C’è anche un impatto psicologico da superare per un’ eventuale ripresa dell’attività agonistica, come tutti ci auguriamo, in tempi abbastanza brevi?
“Stiamo vivendo un momento d’ angoscia terribile. I morti rattristano al Nord quanto al Sud. E’ come affrontare un evento sismico devastante che genera angosce e paure profonde nella gente non solo negli atleti e nei dirigenti. Pensiamo ad Accumuli e Amatrice. Mi auguro che questo virus non si diffonda in tutta Italia. Almeno nel modo disastroso in cui è avvenuto in Lombardia e Veneto e che si possa tornare il prima possibile alla normalità. Se così fosse, noi dovremmo comunque tener conto dello shock subito nelle zone più colpite e ipotizzare, qualora si dovesse decidere una riapertura dei campionati, gare a porte chiuse e messe in sicurezza”.
A cosa pensa, Fabiani, di fatto nello specifico?
“Sarebbe bene far giocare determinate partite nelle città in cui l’epidemia non è diventata un’emergenza profonda, anche grazie alla tempestività delle misure restrittive adottate dal governo centrale e dai governatori e dai sindaci, complice un grande senso civico della popolazione. Si potrebbe lavorare intorno all’ipotesi di far giocare le squadre maggiormente interessate dalla pandemia su campi alternativi. Penso a Frosinone, Pescara, Benevento, Cosenza, Crotone, Reggio Calabria, Ascoli, Bari, Lecce, Taranto, San Benedetto del Tronto, Palermo, Messina o in altri impianti di Serie C adeguati. Serve un grande senso di responsabilità e molta umiltà da parte di tutti. Vedo molti attori di questa vicenda che parlano a sproposito senza dire niente e senza suggerire soluzioni concrete agli enormi problemi determinati dall’ emergenza sanitaria che rischiano di travolgere ogni cosa”.
Anche perché, se i campionati non dovessero essere portati a termine, i problemi si moltiplicherebbero. Si parla di fallimenti inevitabili.
“Esattamente. Penso ai proventi degli accordi televisivi di cui il nostro calcio a qualsiasi livello non può fare a meno che verrebbero in parte meno. Immagino le migliaia e migliaia di sponsor che sparirebbero perché il contratto in essere non sarebbe onorato in quanto non ci sarebbero state le prestazioni sportive che hanno determinato a monte gli accordi. E ciò si aggiungerebbe ai mancati incassi ai botteghini. D’altra parte non sono solo quelli delle società, ma anche quelli delle piattaforme TV. Si potrebbero studiare abbonamenti dedicati per mettere insieme le due esigenze ed evitare in questo modo contenziosi giuridici interminabili e incalcolabili”.
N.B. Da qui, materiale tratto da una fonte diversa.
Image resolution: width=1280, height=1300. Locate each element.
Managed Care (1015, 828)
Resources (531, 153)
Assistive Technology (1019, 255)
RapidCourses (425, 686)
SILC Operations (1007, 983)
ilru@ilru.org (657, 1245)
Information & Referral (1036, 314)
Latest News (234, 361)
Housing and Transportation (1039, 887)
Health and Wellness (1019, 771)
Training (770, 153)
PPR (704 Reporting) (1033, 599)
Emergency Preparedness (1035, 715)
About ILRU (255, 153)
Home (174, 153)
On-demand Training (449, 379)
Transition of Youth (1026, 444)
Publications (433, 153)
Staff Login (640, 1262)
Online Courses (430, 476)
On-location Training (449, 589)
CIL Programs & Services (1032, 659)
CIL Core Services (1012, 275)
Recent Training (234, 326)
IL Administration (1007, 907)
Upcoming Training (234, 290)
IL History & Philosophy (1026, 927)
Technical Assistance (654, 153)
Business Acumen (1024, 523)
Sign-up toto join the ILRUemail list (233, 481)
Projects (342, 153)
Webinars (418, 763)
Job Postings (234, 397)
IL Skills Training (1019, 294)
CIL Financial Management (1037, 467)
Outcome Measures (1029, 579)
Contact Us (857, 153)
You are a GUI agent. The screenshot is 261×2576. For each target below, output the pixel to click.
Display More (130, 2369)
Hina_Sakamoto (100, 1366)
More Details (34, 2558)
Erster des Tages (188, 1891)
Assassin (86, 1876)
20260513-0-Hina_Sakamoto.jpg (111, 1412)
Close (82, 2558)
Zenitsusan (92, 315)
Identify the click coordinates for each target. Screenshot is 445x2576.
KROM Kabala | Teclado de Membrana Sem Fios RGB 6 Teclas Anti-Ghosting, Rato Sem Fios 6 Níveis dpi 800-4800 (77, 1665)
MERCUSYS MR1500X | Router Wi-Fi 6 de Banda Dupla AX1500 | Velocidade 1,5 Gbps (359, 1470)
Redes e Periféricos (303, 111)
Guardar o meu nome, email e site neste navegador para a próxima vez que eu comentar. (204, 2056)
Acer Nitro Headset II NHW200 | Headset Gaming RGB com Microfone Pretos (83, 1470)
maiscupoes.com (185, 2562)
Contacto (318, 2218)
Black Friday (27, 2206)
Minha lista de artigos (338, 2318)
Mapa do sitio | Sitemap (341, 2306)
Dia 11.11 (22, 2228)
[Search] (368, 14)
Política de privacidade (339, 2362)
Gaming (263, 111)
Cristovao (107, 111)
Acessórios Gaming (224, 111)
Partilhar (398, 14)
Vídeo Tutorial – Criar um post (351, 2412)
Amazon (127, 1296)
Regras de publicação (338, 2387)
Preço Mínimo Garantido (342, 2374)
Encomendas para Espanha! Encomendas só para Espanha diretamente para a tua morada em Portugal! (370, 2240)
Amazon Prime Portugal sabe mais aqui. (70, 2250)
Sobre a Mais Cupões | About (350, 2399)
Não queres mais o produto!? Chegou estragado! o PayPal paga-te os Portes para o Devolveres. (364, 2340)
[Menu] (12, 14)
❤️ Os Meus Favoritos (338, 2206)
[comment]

La soluzione può essere quella della cristallizzazione delle classifiche?
”Deve essere, come ha detto il presidente federale Gravina, l’ultima ratio dopo aver verificato e valutato soluzioni meno impattanti. Nelle ultime stagioni – non solo in B per la questione del format e per i casi Palermo, Foggia, Avellino – abbiamo constatato con mano come certe contrapposizioni possono diventare devastanti. Dovremo fare di necessità virtù. Quella virtù che da sempre ha contraddistinto il popolo italiano. Io dico che ce la faremo. Senza dimenticare un particolare”.
Quale?
“Portare a termine i campionati di A, B e C, cioè il professionistico, significa salvare anche il vastissimo mondo dei dilettanti che racchiude migliaia di società dalle quali il nostro movimento non può prescindere. Ma sono certo che chi governa a livello apicale il calcio e lo sport italiano metterà in campo tutte le risorse e le intelligenze disponibili affinché il virus non vinca la guerra in atto”.